Participer à Mariés au premier regard offre une notoriété soudaine, mais le prix à payer est parfois d’une violence inouïe. Julie, ancienne candidate emblématique du programme de M6, en fait la douloureuse expérience au quotidien.
Alors qu’elle pensait retrouver une vie normale loin des tournages, la jeune femme se retrouve prise au piège d’un harcèlement continu qui empoisonne ses journées et son fil Instagram.
L’élément déclencheur de sa colère noire ? Un sentiment permanent d’insécurité, jusque dans ses moindres déplacements. Julie a découvert avec effroi que des passants n’hésitaient plus à la filmer en secret, elle et ses proches, pour alimenter les réseaux sociaux. Une violation d’intimité insupportable qui a poussé la jeune maman à sortir de ses gonds pour poser des limites claires à sa communauté.

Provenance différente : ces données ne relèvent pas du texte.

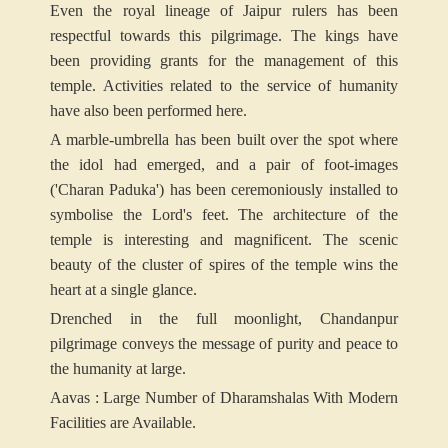
Even the royal lineage of Jaipur rulers has been
respectful towards this pilgrimage. The kings have
been providing grants for the management of this
temple. Activities related to the service of humanity
have also been performed here.
A marble-umbrella has been built over the spot where
the idol had emerged, and a pair of foot-images
('Charan Paduka') has been ceremoniously installed to
symbolise the Lord's feet. The architecture of the
temple is interesting and magnificent. The scenic
beauty of the cluster of spires of the temple wins the
heart at a single glance.
Drenched in the full moonlight, Chandanpur
pilgrimage conveys the message of purity and peace to
the humanity at large.
Aavas : Large Number of Dharamshalas With Modern
Facilities are Available
.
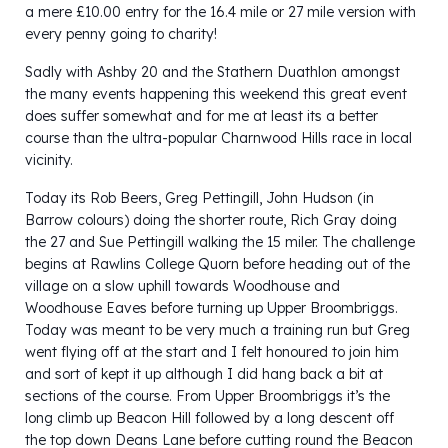
a mere £10.00 entry for the 16.4 mile or 27 mile version with
every penny going to charity!
Sadly with Ashby 20 and the Stathern Duathlon amongst
the many events happening this weekend this great event
does suffer somewhat and for me at least its a better
course than the ultra-popular Charnwood Hills race in local
vicinity.
Today its Rob Beers, Greg Pettingill, John Hudson (in
Barrow colours) doing the shorter route, Rich Gray doing
the 27 and Sue Pettingill walking the 15 miler. The challenge
begins at Rawlins College Quorn before heading out of the
village on a slow uphill towards Woodhouse and
Woodhouse Eaves before turning up Upper Broombriggs.
Today was meant to be very much a training run but Greg
went flying off at the start and I felt honoured to join him
and sort of kept it up although I did hang back a bit at
sections of the course. From Upper Broombriggs it’s the
long climb up Beacon Hill followed by a long descent off
the top down Deans Lane before cutting round the Beacon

C’est sur son compte Instagram que Julie a vidé son sac, des trémolos dans la voix mais une détermination sans faille. Si elle tolère les critiques sur sa personne, toucher à sa famille est la goutte d’eau qui fait déborder le vase. « Ça suffit de filmer les gens à leur insu, ça suffit d’envoyer des messages haineux envers un enfant, c’est ce qui me dégoûte le plus », a-t-elle balancé, écœurée par la cruauté de certains internautes. Avant de marteler : « Ne filmez pas mon enfant, ne me filmez pas à mon insu ».

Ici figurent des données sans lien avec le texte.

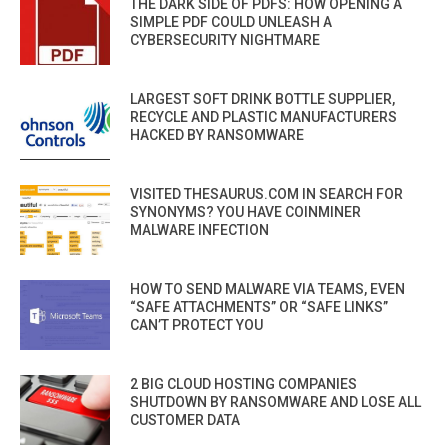
THE DARK SIDE OF PDFS: HOW OPENING A
SIMPLE PDF COULD UNLEASH A
CYBERSECURITY NIGHTMARE
LARGEST SOFT DRINK BOTTLE SUPPLIER,
RECYCLE AND PLASTIC MANUFACTURERS
HACKED BY RANSOMWARE
VISITED THESAURUS.COM IN SEARCH FOR
SYNONYMS? YOU HAVE COINMINER
MALWARE INFECTION
HOW TO SEND MALWARE VIA TEAMS, EVEN
“SAFE ATTACHMENTS” OR “SAFE LINKS”
CAN’T PROTECT YOU
2 BIG CLOUD HOSTING COMPANIES
SHUTDOWN BY RANSOMWARE AND LOSE ALL
CUSTOMER DATA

Face au déferlement de haine, Julie a décidé d’arrêter de subir en silence. Bien décidée à faire plier les « gros rageux et les gros jaloux », l’ancienne candidate a conclu sa mise au point par un avertissement très sec destiné à rappeler que les écrans ne protègent pas de tout.
« Ce n’est pas parce que je suis sur les réseaux sociaux que vous avez tous les droits. (…) Stop parce que je me tais depuis le début mais là, c’est juste stop, stop, stop ». Le message est passé, reste à savoir si les haterz entendront raison.